Searching for meaning

I have written before about how many industry surveys can be almost meaningless due to the way that they are phrased or the way that the audience is selected or encouraged to participate. Sometimes the survey itself can miss the point, as in a recent one about the percentage of data that is structured or unstructured. An article about this agonises about whether unstructured data is 31% of all enterprise data, or 50 odd percent, rather than the “80% claimed by other research organisations”. It seems to me that this misses the point. It is less relevant about what proportion of data is unstructured (and by the way, does that mean the storage volume, or the number of sources, or something else, since the article blithely skips over this) than about the value and usage of this data.
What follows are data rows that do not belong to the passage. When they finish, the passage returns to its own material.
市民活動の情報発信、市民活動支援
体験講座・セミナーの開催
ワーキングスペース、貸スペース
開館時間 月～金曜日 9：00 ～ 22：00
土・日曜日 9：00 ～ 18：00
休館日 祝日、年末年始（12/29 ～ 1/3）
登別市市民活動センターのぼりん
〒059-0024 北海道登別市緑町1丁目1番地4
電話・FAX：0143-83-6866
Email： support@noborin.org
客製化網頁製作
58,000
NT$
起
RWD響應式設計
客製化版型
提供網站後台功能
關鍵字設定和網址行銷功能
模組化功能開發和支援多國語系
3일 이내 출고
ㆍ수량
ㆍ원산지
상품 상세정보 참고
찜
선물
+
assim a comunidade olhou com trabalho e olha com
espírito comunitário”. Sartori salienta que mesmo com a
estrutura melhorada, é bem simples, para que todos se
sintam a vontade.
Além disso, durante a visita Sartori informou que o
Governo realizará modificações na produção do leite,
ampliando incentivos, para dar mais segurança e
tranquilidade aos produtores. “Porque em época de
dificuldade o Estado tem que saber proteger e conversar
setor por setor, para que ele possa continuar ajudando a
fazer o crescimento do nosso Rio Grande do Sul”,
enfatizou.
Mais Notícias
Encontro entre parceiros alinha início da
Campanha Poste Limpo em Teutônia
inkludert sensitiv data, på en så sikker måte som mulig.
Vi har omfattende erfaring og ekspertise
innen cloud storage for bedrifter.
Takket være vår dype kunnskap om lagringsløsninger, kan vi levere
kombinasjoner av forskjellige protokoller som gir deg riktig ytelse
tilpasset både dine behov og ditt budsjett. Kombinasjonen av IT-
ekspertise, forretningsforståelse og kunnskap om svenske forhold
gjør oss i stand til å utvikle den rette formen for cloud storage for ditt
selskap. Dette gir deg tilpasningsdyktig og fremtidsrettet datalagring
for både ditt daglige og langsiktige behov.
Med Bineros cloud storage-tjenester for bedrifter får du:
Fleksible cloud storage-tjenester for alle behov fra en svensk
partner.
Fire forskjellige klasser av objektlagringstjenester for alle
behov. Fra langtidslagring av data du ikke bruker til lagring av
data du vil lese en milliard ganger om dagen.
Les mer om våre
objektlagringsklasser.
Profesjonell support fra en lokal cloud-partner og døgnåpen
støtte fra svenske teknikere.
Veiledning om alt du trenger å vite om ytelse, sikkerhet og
The context here is the use of search technology of BI, with people who sell this technology presumably wanting to make a point that most data is there in emails and spreadsheets, so therefore search technology can mostly replace that pesky BI business. This seems to me a flawed argument. In the context of business information, we typically know what we want e.g. the monthly sales figures and, unlike when we search the web using Google, we also have a fair idea where it is e.g. the company financial systems. The difficulty is not in finding the information but in making it meaningful, which is what the vast majority of effort in data warehousing and BI is all about. Unlike a search for a video clip of an episode of “Heroes”, or finding a particular book on Amazon, the difficulty is that many ambiguous answers exist. Books are a nice analogy, as the world discovered long ago the sense of putting a unique (it terms out not quite unique, but for most purposes it is true) ISBN number on books to avoid ambiguity. This is not the case in large enterprises with “sales figure”, which in fact will exist not only in the official corporate finance system, but in several other “proper” systems, and in endless spreadsheets to which the information has been downloaded and possibly manipulated for various purposes. Indeed trying to make a meaningful and useful classification scheme around data is what master data management, and much of data modelling, is all about.

Imagine the fun Amazon would have in finding a book in a world with no ISBN number, and where rival publishers regularly published identical titles, some even from the same author. This is more like the world that BI deals with. Indeed, if there was one single place where “sales data” lived, and if everyone agreed on exactly which sales data that was (the whole company’s, just Europe’s, with or without indirect sales?) then the world of BI would be a simple place and data warehouse developers could pack up and learn a new trade. This reality seems to have eluded some vendors plugging BI search, and indeed some of the industry writers. It is almost irrelevant what “percentage” of data is unstructured, semi-structured, or structured. In the imperfect world of enterprise data a high proportion of the important data suffers from the persistent problem of ambiguous classification and multiple copies, with processes that do not perfectly control replication of that data. It is a world Google Search can shake an uncomprehending stick at all it likes, but to me it is likely to have only a limited impact. Until enterprises get a real grip on the life cycle of information management and put processes in place to properly classify and allow for update and distribution or master data (don’t hold your breath), the world of BI won’t be replaced by a search icon.